Opsgroup, an organisation for the aviation industry, said late Monday that a large number of aircraft departed the capital due to the clashes. Inbound flights were diverting to the nearby city of Misrata, it said.
The escalation follows months of relative peace after nearly a decade of civil war in Libya, where two rival sets of authorities are locked in a political stalemate. Long-standing divisions have sparked several incidents of violence in Tripoli in recent years, although most have been over in a matter of hours.
‘Critical supply lines’
Anas El Gomati, director of the Sadeq Institute, a think-tank focusing on Libya, said clashes have reemerged because Hamza has “an enormous standing amongst his brigade, the 444”.
“Also, I think he blurs the lines between the political factions that have been largely at peace for the last year in Tripoli and their allegiances towards the government of national unity as it stands … And those that favour a unity government with renegade General Khalifa Haftar,” El Gomati told Al Jazeera.

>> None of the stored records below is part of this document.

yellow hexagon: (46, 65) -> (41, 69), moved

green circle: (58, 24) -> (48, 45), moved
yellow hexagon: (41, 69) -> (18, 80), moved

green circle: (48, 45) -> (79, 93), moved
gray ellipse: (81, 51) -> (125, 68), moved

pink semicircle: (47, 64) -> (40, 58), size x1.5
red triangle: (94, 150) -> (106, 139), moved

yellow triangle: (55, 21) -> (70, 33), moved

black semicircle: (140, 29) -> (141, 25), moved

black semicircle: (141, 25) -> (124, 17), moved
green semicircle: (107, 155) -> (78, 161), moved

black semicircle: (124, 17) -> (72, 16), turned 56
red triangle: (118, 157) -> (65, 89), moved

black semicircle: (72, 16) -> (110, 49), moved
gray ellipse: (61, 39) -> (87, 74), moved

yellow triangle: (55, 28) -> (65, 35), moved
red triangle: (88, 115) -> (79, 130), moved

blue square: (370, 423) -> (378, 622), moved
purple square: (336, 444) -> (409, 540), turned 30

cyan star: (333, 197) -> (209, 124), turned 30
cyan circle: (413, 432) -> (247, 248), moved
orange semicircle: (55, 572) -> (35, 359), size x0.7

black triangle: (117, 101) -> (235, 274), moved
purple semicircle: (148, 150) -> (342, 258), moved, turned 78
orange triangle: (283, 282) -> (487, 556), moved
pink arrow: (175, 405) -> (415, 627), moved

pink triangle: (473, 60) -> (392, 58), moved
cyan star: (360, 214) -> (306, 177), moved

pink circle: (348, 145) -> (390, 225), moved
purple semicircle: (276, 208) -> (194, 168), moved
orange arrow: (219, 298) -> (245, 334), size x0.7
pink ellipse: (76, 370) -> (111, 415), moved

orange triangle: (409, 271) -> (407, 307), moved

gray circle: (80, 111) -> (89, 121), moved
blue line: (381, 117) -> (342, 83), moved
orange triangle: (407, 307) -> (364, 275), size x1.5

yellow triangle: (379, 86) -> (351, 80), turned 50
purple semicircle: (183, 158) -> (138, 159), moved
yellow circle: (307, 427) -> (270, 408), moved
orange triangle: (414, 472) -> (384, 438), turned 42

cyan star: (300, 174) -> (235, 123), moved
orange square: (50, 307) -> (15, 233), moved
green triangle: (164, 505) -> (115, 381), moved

“Those that are on the ground and know Hamza quite well would suggest that he is in the anti-Haftar faction,” El Gomati said.
Haftar is a renegade general based in Libya’s east. Backed by the United Arab Emirates, Russia and Egypt, he attempted with his self-styled army to overtake Tripoli in 2020 and has been behind much of the fighting that previously erupted.
His efforts collapsed, leading to a ceasefire that has halted most major warfare. Turkey, which backed the Tripoli government, has maintained a military presence in Libya.
However, there has been little progress towards a lasting political solution to the conflict, and on the ground armed factions that have gained official status and financing continue to wield power.
“Hamza has been quite formidable” in the negotiations with rival military forces, El Gomati said. “He has been a thorn in the negotiations against Haftar,” he added.
“If we look where the fighting has extended to over the last 24 hours, they’re … also critical supply lines.”
Meanwhile, in a statement Tuesday, the United Nations Support Mission in Libya said it was following with concern “the security incidents and developments” that began Monday. It called for an immediate end to the ongoing armed clashes.
Both of Libya’s competing authorities also condemned the fighting in separate statements Tuesday. The House of Representatives, which is situated in the eastern city of Benghazi, said its rival Tripoli-based government was accountable for the violence.
The embassies of the United States and the United Kingdom in Libya both issued online statements expressing their concerns about the escalating violence around Tripoli. The US urges “immediate de-escalation in order to sustain recent Libyan gains toward stability and elections,” the US Embassy said.